⚘38. Le concours (2)

27 mai 2020


          LA TENSION GRIMPAIT AUTOUR DE MOI alors que nous nous pressions pour rejoindre nos places. Il faisait une chaleur épouvantable dans le parc des expositions de Saint-Florian, et même si j'avais apporté de quoi me rafraîchir, je savais tout de même que j'allais passer les pires instants de ma vie assise sur cette chaise.

Malo et Léopold avaient filé dans leurs secteurs respectifs, non sans me souhaiter bonne chance avant. Le brun ne tenait plus en place depuis que nous étions arrivés sur le parking et gigotait dans tous les sens. Il avait peur, je le savais, il était même terrorisé à l'idée de ne pas être assez bon et de devoir redoubler. J'avais pourtant passé de longues minutes à le rassurer, lui répétant que tout allait bien se passer et qu'il n'avait pas un si mauvais classement. Or Malo n'en avait fait qu'à sa tête et avait continué de se lamenter jusqu'à ce que je finisse par abandonner.

Léopold, de son côté, avait tenté de masquer son stress en épuisant son stock de blagues lourdes.
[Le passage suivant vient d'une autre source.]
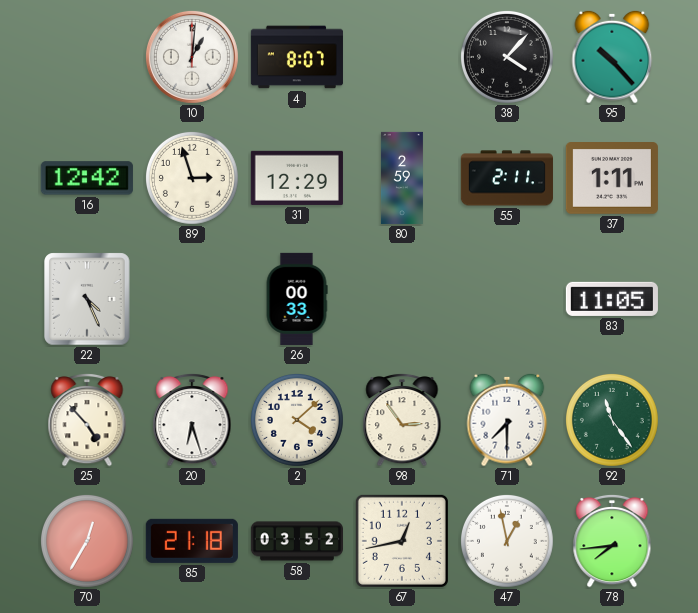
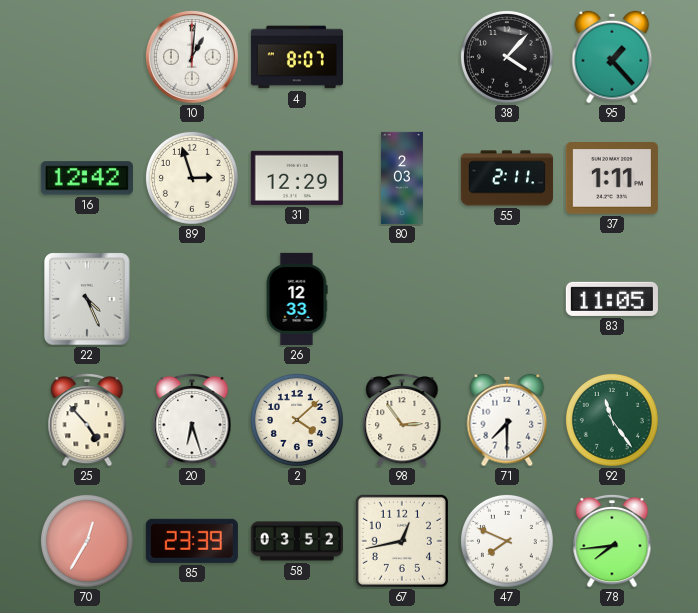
95: 10:23 -> 1:23
80: 2:59 -> 2:03
26: 00:33 -> 12:33
85: 21:18 -> 23:39
47: 12:58 -> 7:49
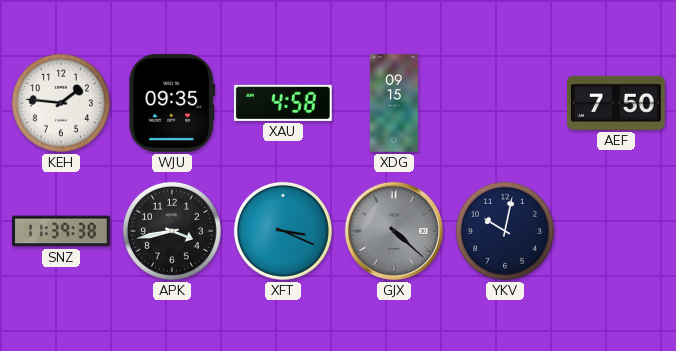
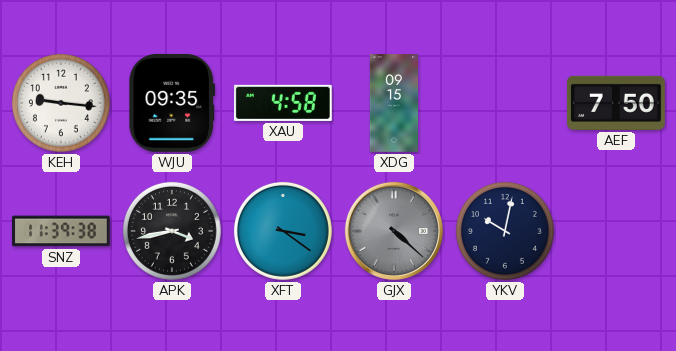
KEH: 1:46 -> 9:16
XFT: 3:19 -> 3:21
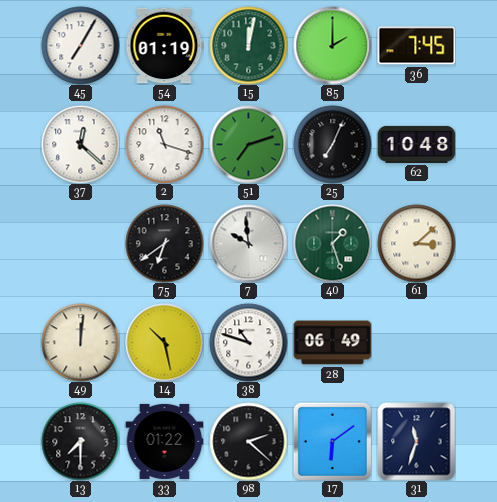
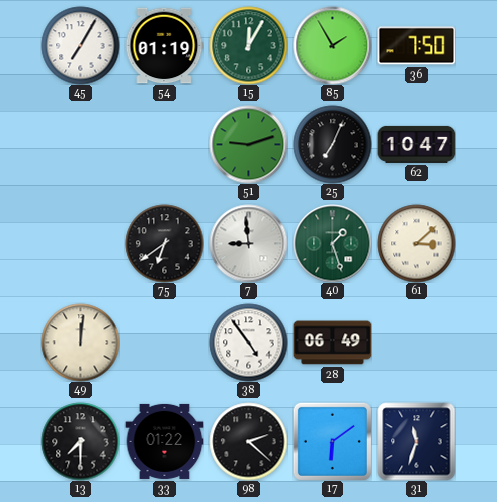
15: 12:02 -> 12:05
85: 2:00 -> 1:55
36: 7:45 -> 7:50
37: 12:22 -> none
2: 11:18 -> none
51: 7:12 -> 9:12
62: 10:48 -> 10:47
7: 9:59 -> 8:59
14: 10:28 -> none
38: 10:48 -> 4:54
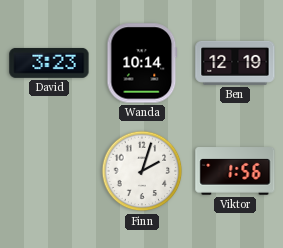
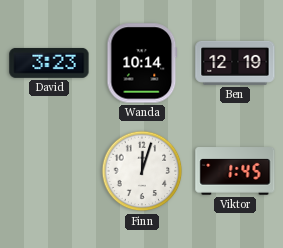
Finn: 2:03 -> 12:03
Viktor: 1:56 -> 1:45
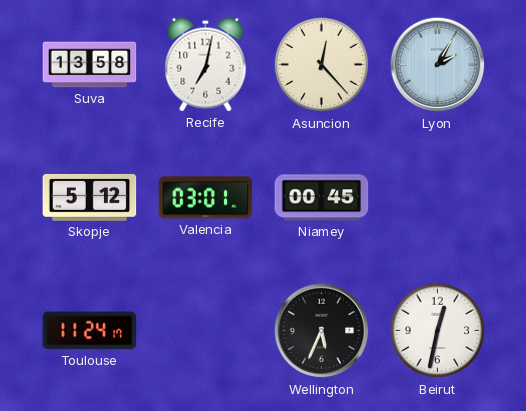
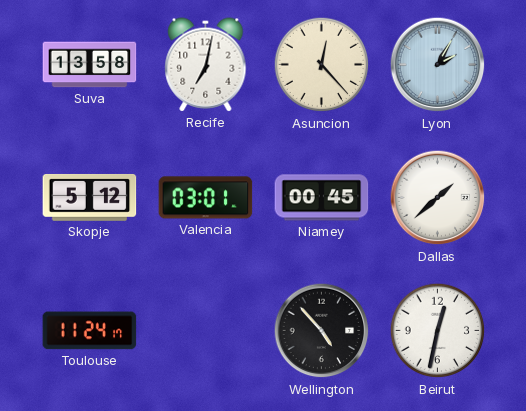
Dallas: none -> 1:38
Wellington: 5:34 -> 4:53
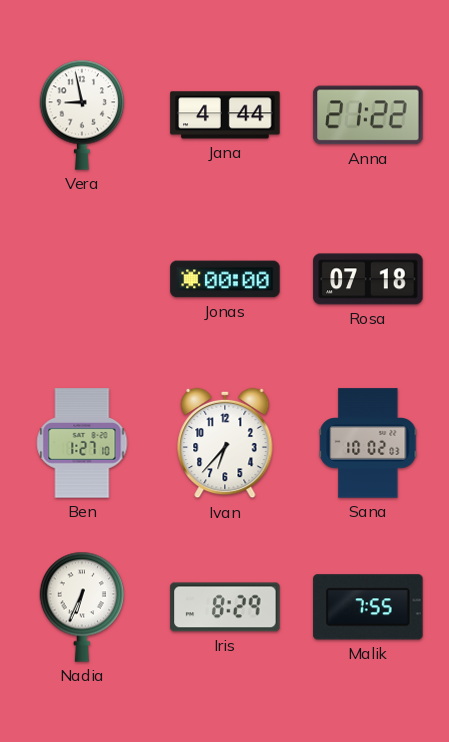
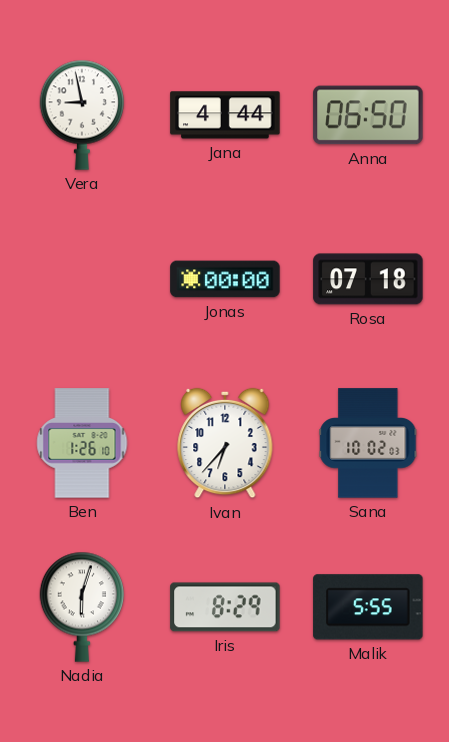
Anna: 21:22 -> 06:50
Ben: 1:27 -> 1:26
Nadia: 6:34 -> 6:03
Malik: 7:55 -> 5:55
Hélas, son cou couvert de plaques rouges et ses mains tremblantes ne trompaient personne : il avait beau avoir un classement formidable et carrément favorable, il n'en était que plus terrorisé. Et je pouvais bien le comprendre, c'était la seconde fois qu'il passait ce concours et la première fois, les choses n'avaient pas tourné en sa faveur et il avait échoué de peu. J'espérais au moins qu'il serait récompensé cette année parce que vraiment, il le méritait.

Comme je m'y étais attendue, il n'y avait aucune trace d'Alizé. Il y avait plus d'un mois de cela, la blonde m'avait confiée vouloir arrêter la PACES parce qu'elle ne se sentait tout simplement pas à sa place ici. Pourtant, elle avait continué d'aller en cours et avait même participé au concours blanc du mois d'avril. Il fallait croire qu'elle n'était pas prête à passer le véritable examen, même si cela n'était qu'un entraînement de plus. Heureusement pour elle, sa candidature en fac de psycho avait été retenue sur Parcoursup et c'était donc sereine qu'elle vagabondait vers ce qui la passionnait réellement.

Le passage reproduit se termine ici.